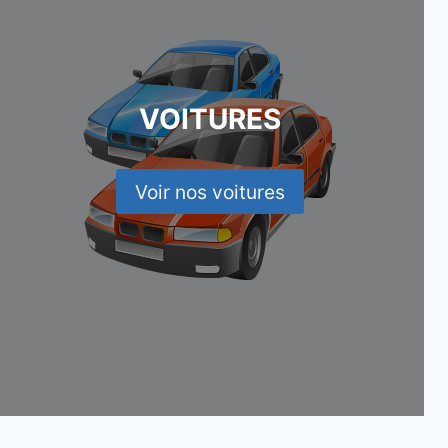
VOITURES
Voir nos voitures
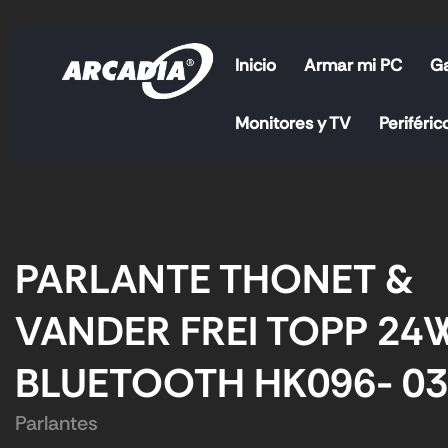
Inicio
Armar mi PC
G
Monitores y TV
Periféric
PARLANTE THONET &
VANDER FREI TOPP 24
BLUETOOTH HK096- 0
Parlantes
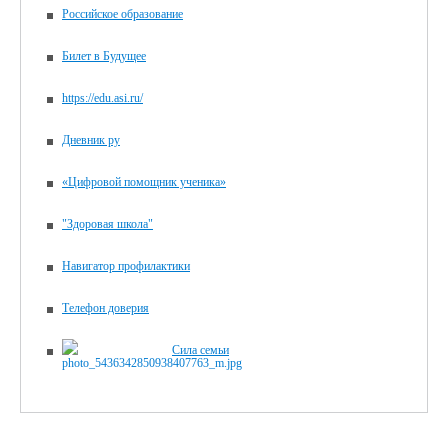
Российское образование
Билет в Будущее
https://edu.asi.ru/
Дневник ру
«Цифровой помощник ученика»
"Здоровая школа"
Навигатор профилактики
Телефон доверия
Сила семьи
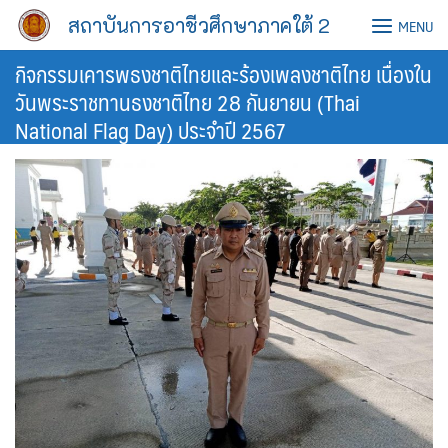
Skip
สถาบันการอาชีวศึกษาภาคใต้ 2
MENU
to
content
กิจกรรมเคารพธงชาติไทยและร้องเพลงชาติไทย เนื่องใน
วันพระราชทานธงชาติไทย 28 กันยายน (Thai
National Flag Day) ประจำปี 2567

#### Problem requirements
Could you repeat the data exactly, omitting its pictures?

#### Solved problem
VOITURES
Voir nos voitures
Inicio
Armar mi PC
G
Monitores y TV
Periféric
PARLANTE THONET &
VANDER FREI TOPP 24
BLUETOOTH HK096- 0
Parlantes
Российское образование
Билет в Будущее
https://edu.asi.ru/
Дневник ру
«Цифровой помощник ученика»
"Здоровая школа"
Навигатор профилактики
Телефон доверия
Сила семьи
Skip
สถาบันการอาชีวศึกษาภาคใต้ 2
MENU
to
content
กิจกรรมเคารพธงชาติไทยและร้องเพลงชาติไทย เนื่องใน
วันพระราชทานธงชาติไทย 28 กันยายน (Thai
National Flag Day) ประจำปี 2567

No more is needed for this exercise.